- 24 марта 2011, 02:18
After Brian True-May's comments on the all-white casting the programme now feels soiled, says Mark Lawson
Viewers have always watched Midsomer Murders in a suspicious frame of mind, wondering which of the half dozen or so familiar British character actors contracted to look shifty in this episode will prove to be the latest English rural mass murderer sent to the presumably overcrowded Midsomer nick.
But, following the suspension of producer Brian True-May for seemingly suggesting that the show benefits from an all-white casting policy, Wednesday night's opening episode of the 14th series will have been watched with a different kind of suspicion – seeking evidence of acting apartheid.
The background to this story, Death in the Slow Lane, was motor racing, a sport in which Britain has had a recent black world champion and so a promising opportunity to extend the facial palette. Characteristically though, the plot line involved events at a Silverstone Grand Prix in the 1960s and so the chance was missed.
True-May will leave the show in the summer and this episode, completed before the furore, did suggest that the franchise could use a fresh overview. Although a sharp-eyed advance freeze-framer had spotted one black extra at the edge of a crowd scene, the programme's traditional racial monotony soon prevailed and began at times to look wilful.
For example, one suspect was a young urban DJ called Dave "Doggy" Day, speaking street patois ("Oh, my days, you still in school, innit?"), who had been hired to judge a vintage car contest at a local private school.
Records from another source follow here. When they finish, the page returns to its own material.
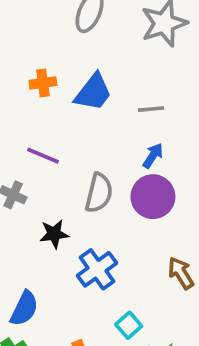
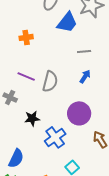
blue trapezoid: (93, 92) -> (67, 22), moved
gray semicircle: (99, 193) -> (50, 81), moved
purple circle: (153, 197) -> (79, 113), moved

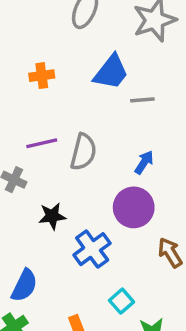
blue trapezoid: (67, 22) -> (111, 72), moved
purple line: (26, 76) -> (42, 143), turned -36
blue arrow: (85, 76) -> (144, 162), moved

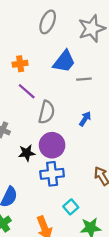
purple line: (42, 143) -> (27, 91), moved, turned 54
purple circle: (134, 207) -> (52, 145), moved
blue cross: (92, 249) -> (52, 174), turned 30

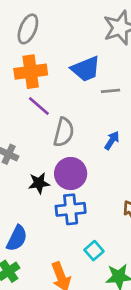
gray ellipse: (48, 22) -> (28, 29), moved
blue trapezoid: (64, 62) -> (86, 69), turned 30
orange cross: (20, 64) -> (31, 72), size x1.6

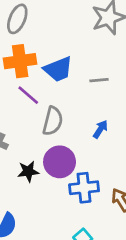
blue trapezoid: (86, 69) -> (58, 69), moved
blue cross: (71, 209) -> (84, 188), moved

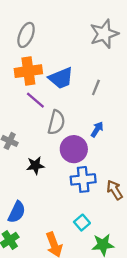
gray line: (99, 80) -> (96, 87), turned -63
purple circle: (60, 162) -> (74, 149), moved

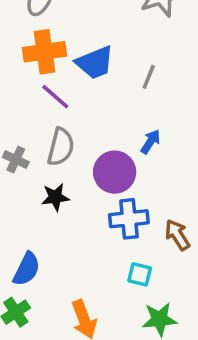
gray semicircle: (56, 122) -> (61, 147), moved
cyan square: (82, 223) -> (140, 274), moved, turned -35

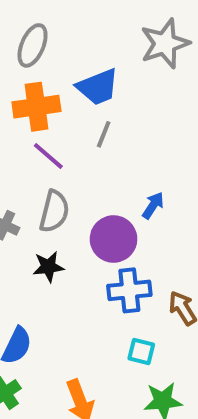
blue trapezoid: (95, 63) -> (98, 87), moved
gray line: (149, 77) -> (104, 134), moved

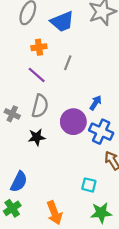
blue trapezoid: (98, 87) -> (62, 22), moved
orange cross: (36, 107) -> (39, 47), moved, size x0.6
blue cross: (129, 290) -> (101, 132), moved, turned 30

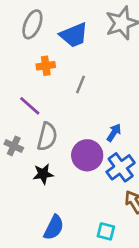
purple line: (37, 75) -> (30, 106), moved
blue cross: (101, 132) -> (121, 167), turned 30
blue semicircle: (19, 182) -> (54, 227), moved

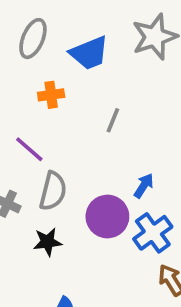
gray line: (81, 84) -> (113, 120), moved

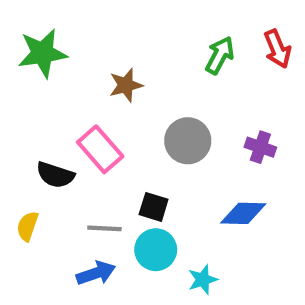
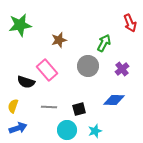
green arrow: (220, 55) -> (104, 43), moved
purple cross: (260, 147) -> (122, 69), turned 32
black square: (154, 207) -> (79, 109), moved, turned -32
cyan circle: (156, 250) -> (67, 130), moved
blue arrow: (96, 273) -> (18, 128), moved

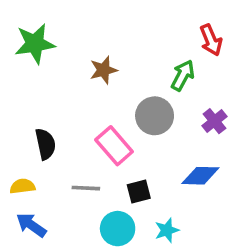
red arrow: (130, 23) -> (211, 40), moved
pink rectangle: (47, 70) -> (114, 146), moved
black semicircle: (26, 82) -> (45, 144), turned -120
yellow semicircle: (13, 106) -> (22, 186), turned 64
blue arrow: (18, 128) -> (31, 225), turned -126

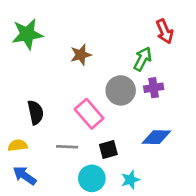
purple cross: (214, 121) -> (154, 88), moved, turned 30

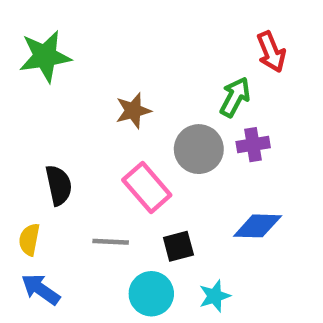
brown star: (81, 55) -> (133, 111), moved
yellow semicircle: (18, 145) -> (29, 239), turned -72

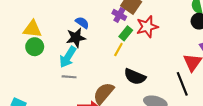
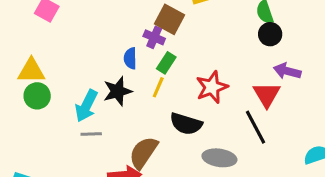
blue semicircle: (82, 23) -> (130, 58), moved, turned -120
red star: (147, 27) -> (212, 87), moved
black star: (76, 38) -> (118, 91), moved

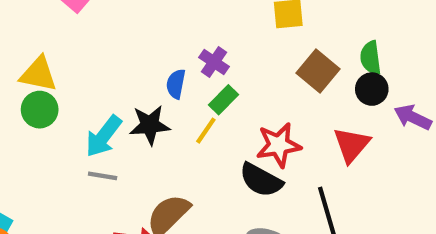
brown square: (169, 19) -> (318, 71), moved
purple arrow: (287, 71) -> (413, 117), moved
red triangle: (267, 95) -> (352, 145), moved
black semicircle: (186, 124) -> (261, 180), moved

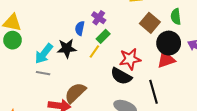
black circle: (372, 89) -> (169, 43), moved, size x1.5
red triangle: (352, 145) -> (166, 59), turned 30

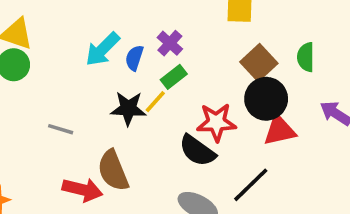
black circle: (169, 43) -> (266, 99), moved
black star: (67, 48) -> (128, 108), moved
cyan arrow: (44, 54) -> (103, 49), moved
black line: (153, 92) -> (251, 185), turned 55
brown semicircle: (75, 93) -> (113, 171), turned -75

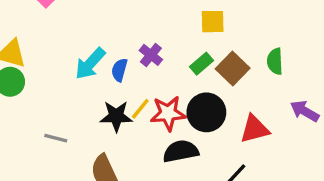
green rectangle: (174, 77) -> (202, 64), moved
black circle: (266, 99) -> (206, 112), moved
red star: (216, 122) -> (168, 113), moved
black semicircle: (197, 151) -> (181, 151), turned 136

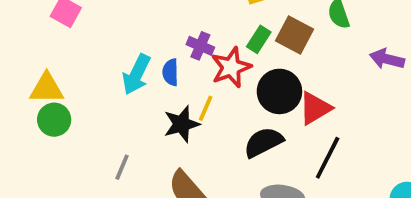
red star: (168, 113) -> (231, 67), moved
red triangle: (255, 129) -> (315, 108), moved
gray line: (56, 138) -> (122, 167), turned -65

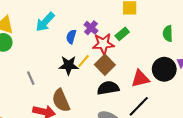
brown square: (294, 35) -> (105, 65), moved
cyan arrow: (136, 74) -> (45, 22), moved
black circle: (279, 91) -> (164, 69), moved
gray line: (122, 167) -> (31, 78), turned -64

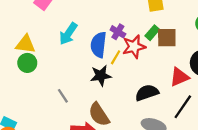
blue semicircle: (71, 37) -> (98, 45), size x1.6
yellow line: (84, 61) -> (116, 57), moved
brown square: (105, 65) -> (167, 38), moved, turned -36

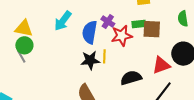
green rectangle: (152, 33) -> (139, 24), turned 40
yellow line: (116, 57) -> (104, 56), moved, turned -32
gray line: (63, 96) -> (21, 56), moved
Yet, although the departing producer has cited social realism as a reason for the series' whiteness, even this representative of a notably multiracial profession was cast caucasian.
Admittedly, there is a difficulty here. A black DJ could be viewed as a racial stereotype, an objection that might also have been raised if the "rough boy from the estate", a crucial minor character, had been cast non-white. But, if this was the rationale behind these casting decisions, then Midsomer has moved to racial sensitivity without an intervening period of racial inclusivity. And it was striking that even though this episode required large school groups, another area of British life known for its range of races, these juvenile performers could have been recruited from a 1940s British stage school.
Now that the row has opened eyes to this issue, it's difficult to watch Midsomer innocently. The show feels soiled – a bit too like a South African Broadcasting Corporation programme circa 1980 – and True-May's successor is surely going to have to change the colour scheme .
Although how many future series there will be already depended, even before this fuss, on close inspection of the ratings for this run, as the focus of the episode was supposed to have been on a different casting decision. Following John Nettles' retirement after 14 years, his DCI Tom Barnaby has been replaced by cousin DCI John Barnaby, played by Neil Dudgeon.
The new top cop in Causton CID was introduced through a teasing camera angle, twice showing him in his kitchen speaking intimately to an unseen companion. In a useful rebuke to Midsomer's current detractors, would the hidden listener turn out to be a black woman or a gay man?
It proved to be his pet dog. Dudgeon, though, got through more facial expressions and vocal inflections in this one storyline than Nettles had managed in 81 – a positive note in an episode that will otherwise have done little to smooth the furrowed brows at ITV1 in relation to its crisis-stricken hit.